Advances in digital technology create new opportunities and challenges for government policy makers to tackle contemporary global issues not limited to climate change and the coronavirus pandemic. The proliferation of digital technology in the form of artificial intelligence, blockchain, cloud computing, machine learning, neural networks, and mobile technology have the potential to disrupt traditional processes, procedures and practices of government IT policy making. Digital technology in recent decades has driven significant change in business, organizational, and work practices. Two major developments in the digital technology landscape have significant implications for policy making: First, the increase in the quantity and quality of data available, and a corresponding increase in the storage, processing, and analysis of data. Online platforms such as Google and Facebook collect citizens’ data on gender, race, sexual orientation, and religious or political views, and use this data to infer their interests and opinions. Data trails increasingly follow citizens offline. Smartphones and smart watches track the exact location of citizens, with government using these data for coronavirus contact tracing. Using a smartphone or a contactless card, rather than paying in cash, provides more information the whereabouts of citizens and what they are buying. These data are stored in the servers of banks and payment networks. Data is also being collected in a more granular way – every second or minute rather than every month or year, and with measurements that are ever more accurate and precise as digital technology tools improve. Improvements in computer hardware have facilitated easier and cheaper handling of ‘big data.’

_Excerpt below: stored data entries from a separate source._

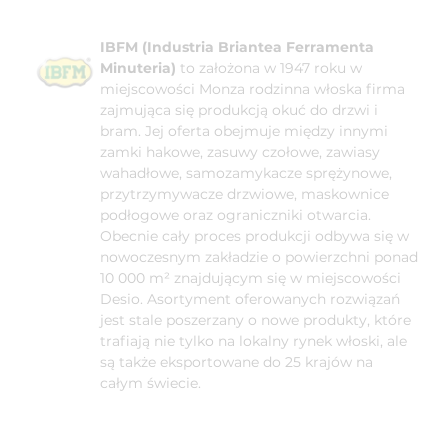
IBFM (Industria Briantea Ferramenta
Minuteria)
to założona w 1947 roku w
miejscowości Monza rodzinna włoska firma
zajmująca się produkcją okuć do drzwi i
bram. Jej oferta obejmuje między innymi
zamki hakowe, zasuwy czołowe, zawiasy
wahadłowe, samozamykacze sprężynowe,
przytrzymywacze drzwiowe, maskownice
podłogowe oraz ograniczniki otwarcia.
Obecnie cały proces produkcji odbywa się w
nowoczesnym zakładzie o powierzchni ponad
10 000 m² znajdującym się w miejscowości
Desio. Asortyment oferowanych rozwiązań
jest stale poszerzany o nowe produkty, które
trafiają nie tylko na lokalny rynek włoski, ale
są także eksportowane do 25 krajów na
całym świecie.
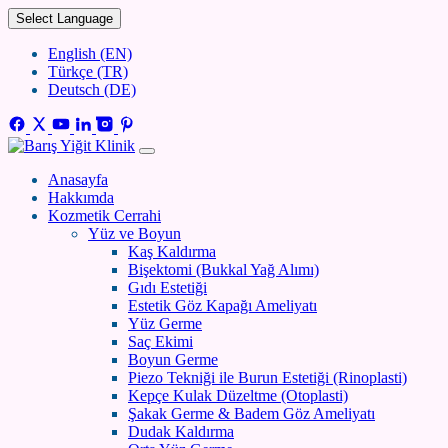
Select Language
English (EN)
Türkçe (TR)
Deutsch (DE)
Anasayfa
Hakkımda
Kozmetik Cerrahi
Yüz ve Boyun
Kaş Kaldırma
Bişektomi (Bukkal Yağ Alımı)
Gıdı Estetiği
Estetik Göz Kapağı Ameliyatı
Yüz Germe
Saç Ekimi
Boyun Germe
Piezo Tekniği ile Burun Estetiği (Rinoplasti)
Kepçe Kulak Düzeltme (Otoplasti)
Şakak Germe & Badem Göz Ameliyatı
Dudak Kaldırma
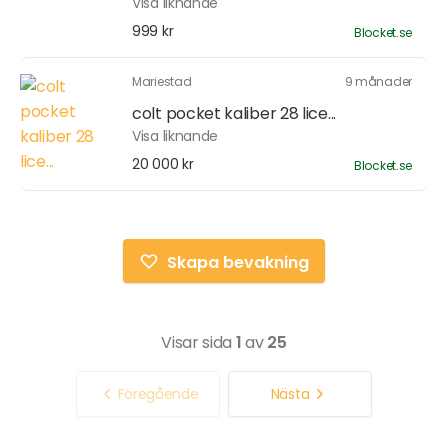
Visa liknande
999 kr
Blocket.se
Mariestad
9 månader
colt pocket kaliber 28 lice...
Visa liknande
20 000 kr
Blocket.se
Skapa bevakning
Visar sida
1
av
25
Föregående
Nästa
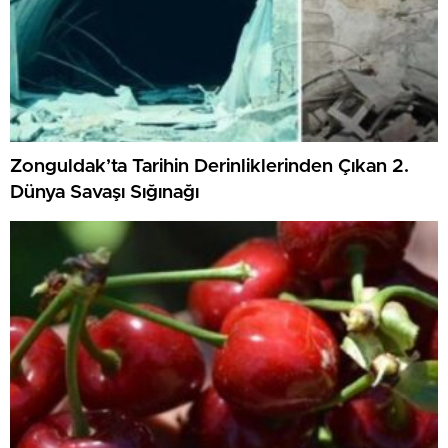
Zonguldak’ta Tarihin Derinliklerinden Çıkan 2.
Dünya Savaşı Sığınağı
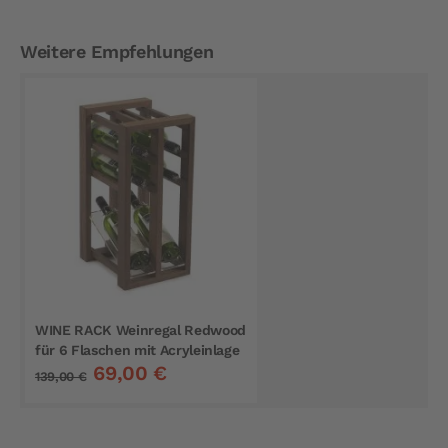
Weitere Empfehlungen
WINE RACK Weinregal Redwood
für 6 Flaschen mit Acryleinlage
69,00 €
139,00 €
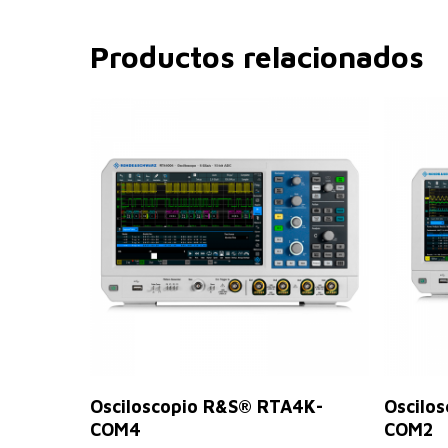
Productos relacionados
Leer Más
Osciloscopio R&S® RTA4K-
Oscilo
COM4
COM2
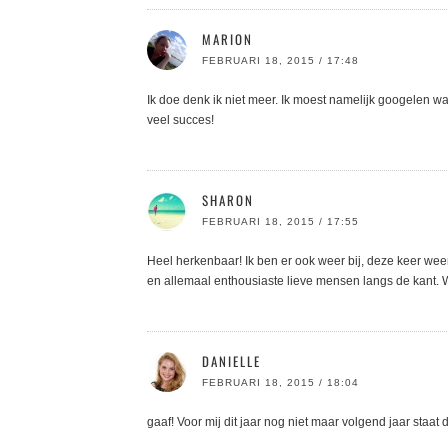
MARION
FEBRUARI 18, 2015 / 17:48
Ik doe denk ik niet meer. Ik moest namelijk googelen wa
veel succes!
SHARON
FEBRUARI 18, 2015 / 17:55
Heel herkenbaar! Ik ben er ook weer bij, deze keer weer 
en allemaal enthousiaste lieve mensen langs de kant. 
DANIELLE
FEBRUARI 18, 2015 / 18:04
gaaf! Voor mij dit jaar nog niet maar volgend jaar staat 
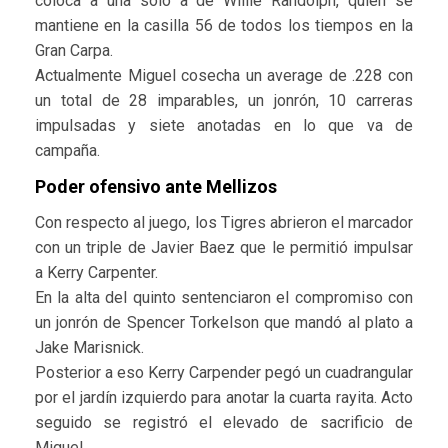
coloca a una solo a de Willie Randolph, quien se
mantiene en la casilla 56 de todos los tiempos en la
Gran Carpa.
Actualmente Miguel cosecha un average de .228 con
un total de 28 imparables, un jonrón, 10 carreras
impulsadas y siete anotadas en lo que va de
campaña.
Poder ofensivo ante Mellizos
Con respecto al juego, los Tigres abrieron el marcador
con un triple de Javier Baez que le permitió impulsar
a Kerry Carpenter.
En la alta del quinto sentenciaron el compromiso con
un jonrón de Spencer Torkelson que mandó al plato a
Jake Marisnick.
Posterior a eso Kerry Carpender pegó un cuadrangular
por el jardín izquierdo para anotar la cuarta rayita. Acto
seguido se registró el elevado de sacrificio de
Miguel.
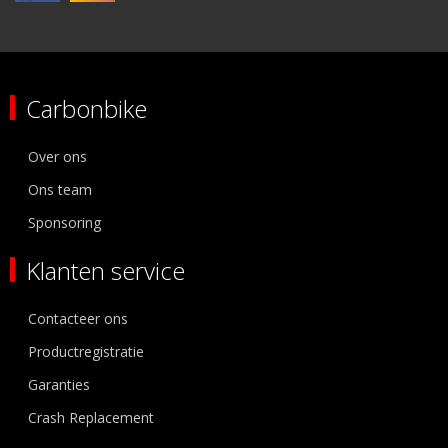
Carbonbike
Over ons
Ons team
Sponsoring
Klanten service
Contacteer ons
Productregistratie
Garanties
Crash Replacement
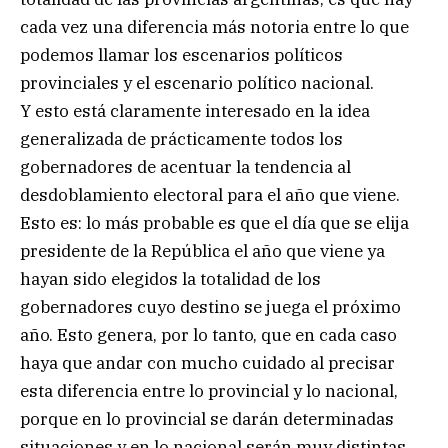
cada vez una diferencia más notoria entre lo que
podemos llamar los escenarios políticos
provinciales y el escenario político nacional.
Y esto está claramente interesado en la idea
generalizada de prácticamente todos los
gobernadores de acentuar la tendencia al
desdoblamiento electoral para el año que viene.
Esto es: lo más probable es que el día que se elija
presidente de la República el año que viene ya
hayan sido elegidos la totalidad de los
gobernadores cuyo destino se juega el próximo
año. Esto genera, por lo tanto, que en cada caso
haya que andar con mucho cuidado al precisar
esta diferencia entre lo provincial y lo nacional,
porque en lo provincial se darán determinadas
situaciones y en lo nacional serán muy distintas.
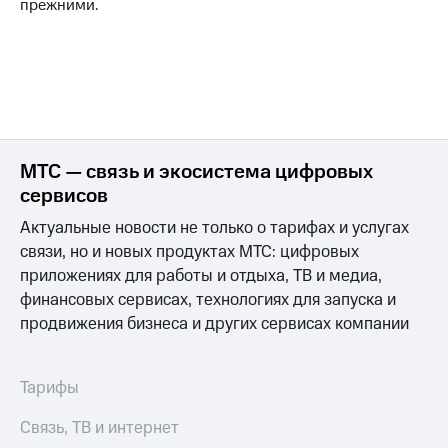
Интернет,
Выбрать
прежними.
ТВ и телефон
красивый
для дома
номер
Заменить
Услуги
SIM-
карту
Личный
кабинет
Перейти
МТС — связь и экосистема цифровых
интернета
на
и
сервисов
eSIM
ТВ
Актуальные новости не только о тарифах и услугах
Личный
Для дома
кабинет
связи, но и новых продуктах МТС: цифровых
Выберите
спутникового
и подключите
приложениях для работы и отдыха, ТВ и медиа,
ТВ
ТВ
финансовых сервисах, технологиях для запуска и
Скачать
с выгодным
приложение
продвижения бизнеса и других сервисах компании
тарифом
Мой
МТС
Акции
Тарифы
Тарифы
Интернет,
ТВ и телефон
Связь, ТВ и интернет
Видеонаблюдение
для дома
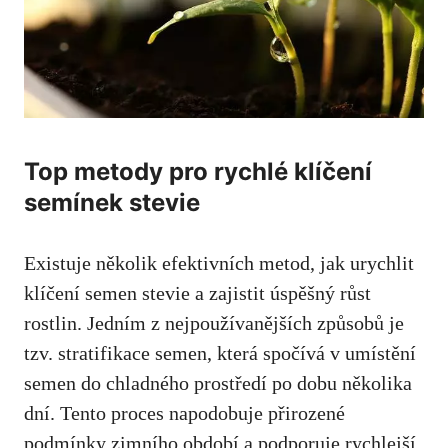
Top metody pro rychlé klíčení
semínek stevie
Existuje několik efektivních metod, jak urychlit
klíčení semen stevie a zajistit úspěšný růst
rostlin. Jedním z nejpoužívanějších způsobů je
tzv. stratifikace semen, která spočívá v umístění
semen do chladného prostředí po dobu několika
dní. Tento proces napodobuje přirozené
podmínky zimního období a podporuje rychlejší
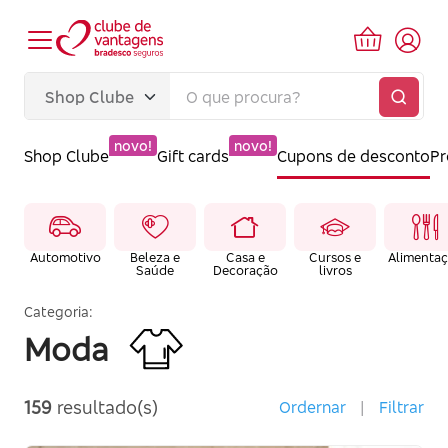
novo!
novo!
Shop Clube
Gift cards
Cupons de desconto
P
Automotivo
Beleza e
Casa e
Cursos e
Alimenta
Saúde
Decoração
livros
Categoria:
Moda
159
resultado(s)
Ordernar
|
Filtrar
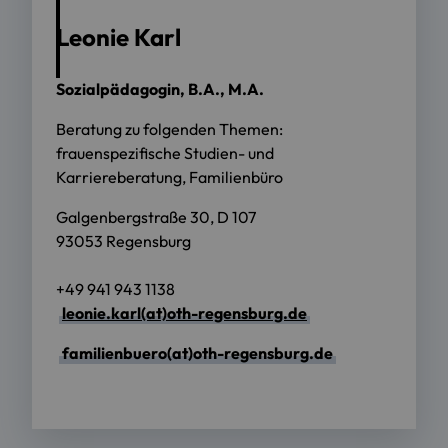
Leonie Karl
Sozialpädagogin, B.A., M.A.
Beratung zu folgenden Themen:
frauenspezifische Studien- und
Karriereberatung, Familienbüro
Galgenbergstraße 30, D 107
93053 Regensburg
+49 941 943 1138
leonie.karl(at)oth-regensburg.de
familienbuero(at)oth-regensburg.de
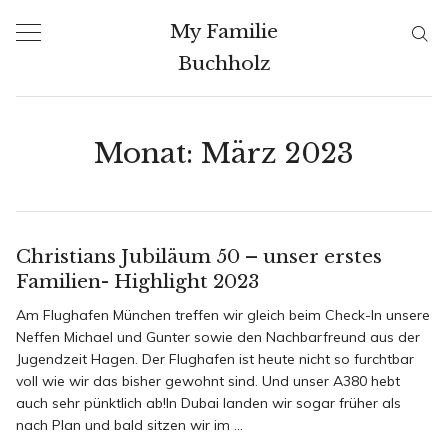
Skip
My Familie
to
Buchholz
content
Monat:
März 2023
Christians Jubiläum 50 – unser erstes
Familien- Highlight 2023
Am Flughafen München treffen wir gleich beim Check-In unsere
Neffen Michael und Gunter sowie den Nachbarfreund aus der
Jugendzeit Hagen. Der Flughafen ist heute nicht so furchtbar
voll wie wir das bisher gewohnt sind. Und unser A380 hebt
auch sehr pünktlich ab!In Dubai landen wir sogar früher als
nach Plan und bald sitzen wir im ...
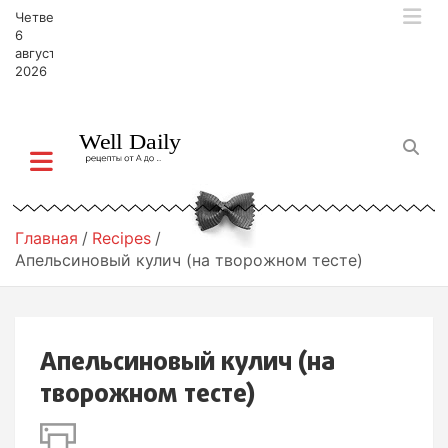
П
Четверг,
е
6
р
августа,
2026
е
й
т
и
к
с
о
д
Главная
Recipes
е
Апельсиновый кулич (на творожном тесте)
р
ж
и
м
Апельсиновый кулич (на
о
м
творожном тесте)
у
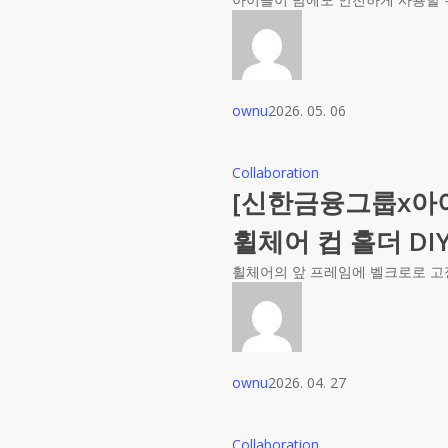
ownu
2026. 05. 06
Collaboration
[신한금융그룹x아
휠체어 컵 홀더 DI
휠체어의 앞 프레임에 벨크로로 고
ownu
2026. 04. 27
Collaboration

Second, the increase in connectivity in society spawn new ways of accessing and communicating information and interacting with others. Billions of people can access numerous forms of data and information, communicate, and collaborate with any person, and broadcast their opinions globally, from any location, at any time, and at an increasingly negligible cost. Citizens use digital platforms (Facebook, Instagram, Twitter, WeChat) to communicate with family, friends, and colleagues, anywhere in the world. This has transformed the nature of communication. These platforms have made it possible to ‘crowdsource’ knowledge and information, rather than having to traditional institutions, businesses, and organizations. Many digital tools that underpin these activities are developed and maintained by self-organizing online communities.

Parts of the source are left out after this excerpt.